Dataset excerpts

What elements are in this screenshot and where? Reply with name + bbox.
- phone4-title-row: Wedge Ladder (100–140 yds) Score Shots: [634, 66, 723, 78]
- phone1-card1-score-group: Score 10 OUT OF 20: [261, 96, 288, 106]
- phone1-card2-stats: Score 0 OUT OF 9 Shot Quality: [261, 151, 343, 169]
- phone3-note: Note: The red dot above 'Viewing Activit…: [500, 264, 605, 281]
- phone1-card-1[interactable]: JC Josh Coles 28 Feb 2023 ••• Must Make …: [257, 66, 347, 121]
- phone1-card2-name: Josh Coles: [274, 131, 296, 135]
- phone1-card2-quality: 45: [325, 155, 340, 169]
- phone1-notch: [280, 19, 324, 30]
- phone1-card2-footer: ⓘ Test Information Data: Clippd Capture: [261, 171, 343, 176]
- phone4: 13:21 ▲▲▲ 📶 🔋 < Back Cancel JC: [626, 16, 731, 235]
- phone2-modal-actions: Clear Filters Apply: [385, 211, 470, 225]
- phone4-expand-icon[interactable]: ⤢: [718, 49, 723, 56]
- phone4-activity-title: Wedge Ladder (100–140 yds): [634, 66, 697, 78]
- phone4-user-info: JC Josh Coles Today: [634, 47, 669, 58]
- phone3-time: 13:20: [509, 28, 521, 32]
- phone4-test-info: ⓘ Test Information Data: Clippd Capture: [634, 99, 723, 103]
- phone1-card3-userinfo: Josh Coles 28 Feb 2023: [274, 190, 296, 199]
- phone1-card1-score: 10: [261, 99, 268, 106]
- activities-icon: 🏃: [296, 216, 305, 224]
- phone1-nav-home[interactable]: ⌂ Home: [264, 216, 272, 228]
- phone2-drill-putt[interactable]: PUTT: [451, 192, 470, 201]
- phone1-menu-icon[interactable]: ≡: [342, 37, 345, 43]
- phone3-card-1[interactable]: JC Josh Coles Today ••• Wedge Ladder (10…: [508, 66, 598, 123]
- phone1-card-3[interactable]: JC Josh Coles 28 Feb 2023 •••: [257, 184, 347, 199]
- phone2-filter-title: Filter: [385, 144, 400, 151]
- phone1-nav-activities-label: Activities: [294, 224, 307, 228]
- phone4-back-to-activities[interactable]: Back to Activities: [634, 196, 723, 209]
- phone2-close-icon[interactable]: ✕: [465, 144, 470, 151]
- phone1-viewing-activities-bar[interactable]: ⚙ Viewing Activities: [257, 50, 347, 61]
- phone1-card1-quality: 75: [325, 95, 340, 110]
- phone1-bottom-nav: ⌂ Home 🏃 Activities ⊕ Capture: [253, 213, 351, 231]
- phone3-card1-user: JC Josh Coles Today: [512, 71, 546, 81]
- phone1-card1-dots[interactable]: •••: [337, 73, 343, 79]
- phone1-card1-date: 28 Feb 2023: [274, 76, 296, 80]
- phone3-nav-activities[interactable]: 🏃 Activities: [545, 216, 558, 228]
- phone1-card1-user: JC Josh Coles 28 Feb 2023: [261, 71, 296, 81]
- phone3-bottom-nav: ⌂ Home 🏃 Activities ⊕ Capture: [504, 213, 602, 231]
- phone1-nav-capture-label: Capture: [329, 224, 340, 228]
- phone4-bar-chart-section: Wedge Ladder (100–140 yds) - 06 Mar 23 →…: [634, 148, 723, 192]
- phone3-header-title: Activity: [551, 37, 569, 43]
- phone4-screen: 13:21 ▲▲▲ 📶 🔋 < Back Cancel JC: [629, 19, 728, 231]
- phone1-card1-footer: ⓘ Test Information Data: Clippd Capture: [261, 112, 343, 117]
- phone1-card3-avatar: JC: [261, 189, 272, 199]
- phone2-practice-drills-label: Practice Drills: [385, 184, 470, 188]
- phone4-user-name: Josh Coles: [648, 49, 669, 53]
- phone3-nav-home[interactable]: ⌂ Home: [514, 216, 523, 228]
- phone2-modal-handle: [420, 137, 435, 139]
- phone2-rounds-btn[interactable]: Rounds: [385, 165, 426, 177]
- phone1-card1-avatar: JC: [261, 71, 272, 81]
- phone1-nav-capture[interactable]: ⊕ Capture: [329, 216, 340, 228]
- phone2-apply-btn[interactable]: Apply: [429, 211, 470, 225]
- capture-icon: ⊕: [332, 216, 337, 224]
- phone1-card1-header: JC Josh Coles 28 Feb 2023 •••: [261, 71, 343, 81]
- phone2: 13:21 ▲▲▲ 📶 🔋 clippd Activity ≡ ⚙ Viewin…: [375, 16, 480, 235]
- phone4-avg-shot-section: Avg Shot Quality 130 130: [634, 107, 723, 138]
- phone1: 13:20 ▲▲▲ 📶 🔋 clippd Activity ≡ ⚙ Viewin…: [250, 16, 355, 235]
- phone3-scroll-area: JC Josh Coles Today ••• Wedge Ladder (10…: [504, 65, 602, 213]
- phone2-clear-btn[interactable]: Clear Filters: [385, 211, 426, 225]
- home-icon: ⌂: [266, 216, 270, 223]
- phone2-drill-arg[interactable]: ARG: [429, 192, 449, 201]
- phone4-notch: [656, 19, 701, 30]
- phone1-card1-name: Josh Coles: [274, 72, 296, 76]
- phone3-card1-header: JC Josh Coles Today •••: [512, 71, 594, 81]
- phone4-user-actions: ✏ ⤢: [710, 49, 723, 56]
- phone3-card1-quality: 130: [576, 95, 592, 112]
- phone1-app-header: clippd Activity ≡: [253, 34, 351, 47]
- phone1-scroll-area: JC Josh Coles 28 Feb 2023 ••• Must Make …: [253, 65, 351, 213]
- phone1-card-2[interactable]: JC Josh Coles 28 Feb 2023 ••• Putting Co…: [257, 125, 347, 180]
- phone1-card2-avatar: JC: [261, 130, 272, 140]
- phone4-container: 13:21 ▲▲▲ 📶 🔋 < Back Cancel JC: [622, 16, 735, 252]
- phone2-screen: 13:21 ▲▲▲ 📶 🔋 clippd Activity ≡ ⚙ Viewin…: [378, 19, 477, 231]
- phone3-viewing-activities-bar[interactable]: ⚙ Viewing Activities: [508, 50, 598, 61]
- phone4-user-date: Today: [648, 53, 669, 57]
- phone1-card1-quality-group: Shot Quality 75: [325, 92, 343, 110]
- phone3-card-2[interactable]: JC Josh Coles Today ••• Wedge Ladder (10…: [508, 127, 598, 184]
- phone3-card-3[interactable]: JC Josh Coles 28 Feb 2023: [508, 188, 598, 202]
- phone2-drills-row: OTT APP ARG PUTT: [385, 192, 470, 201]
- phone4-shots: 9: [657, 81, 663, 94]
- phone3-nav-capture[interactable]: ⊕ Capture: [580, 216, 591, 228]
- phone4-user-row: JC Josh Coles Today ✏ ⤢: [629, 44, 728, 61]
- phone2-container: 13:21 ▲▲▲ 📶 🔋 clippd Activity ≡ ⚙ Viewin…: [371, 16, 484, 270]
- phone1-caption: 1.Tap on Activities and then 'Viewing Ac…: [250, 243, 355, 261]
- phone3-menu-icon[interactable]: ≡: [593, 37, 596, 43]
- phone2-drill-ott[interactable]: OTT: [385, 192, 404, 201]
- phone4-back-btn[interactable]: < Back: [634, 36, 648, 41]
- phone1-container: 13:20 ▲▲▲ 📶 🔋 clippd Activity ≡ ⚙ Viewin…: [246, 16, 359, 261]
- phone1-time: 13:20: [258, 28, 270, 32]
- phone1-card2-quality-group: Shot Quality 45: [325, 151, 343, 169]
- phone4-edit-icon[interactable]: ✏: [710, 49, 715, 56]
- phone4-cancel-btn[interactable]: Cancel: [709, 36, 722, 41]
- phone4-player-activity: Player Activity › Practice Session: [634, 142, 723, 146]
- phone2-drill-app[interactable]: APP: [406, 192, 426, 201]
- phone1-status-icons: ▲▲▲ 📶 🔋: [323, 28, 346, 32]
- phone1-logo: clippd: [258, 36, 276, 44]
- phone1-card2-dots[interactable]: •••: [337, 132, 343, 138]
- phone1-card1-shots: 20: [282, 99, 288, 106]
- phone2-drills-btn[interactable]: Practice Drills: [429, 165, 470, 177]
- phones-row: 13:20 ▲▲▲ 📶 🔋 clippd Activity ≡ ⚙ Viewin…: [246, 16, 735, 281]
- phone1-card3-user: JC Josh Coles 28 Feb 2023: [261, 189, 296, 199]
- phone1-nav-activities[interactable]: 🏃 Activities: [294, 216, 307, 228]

*To do*
Gather from the entries above all lines that include the string "Cancel".

*Exercise result*
- phone4: 13:21 ▲▲▲ 📶 🔋 < Back Cancel JC: [626, 16, 731, 235]
- phone4-screen: 13:21 ▲▲▲ 📶 🔋 < Back Cancel JC: [629, 19, 728, 231]
- phone4-container: 13:21 ▲▲▲ 📶 🔋 < Back Cancel JC: [622, 16, 735, 252]
- phone4-cancel-btn[interactable]: Cancel: [709, 36, 722, 41]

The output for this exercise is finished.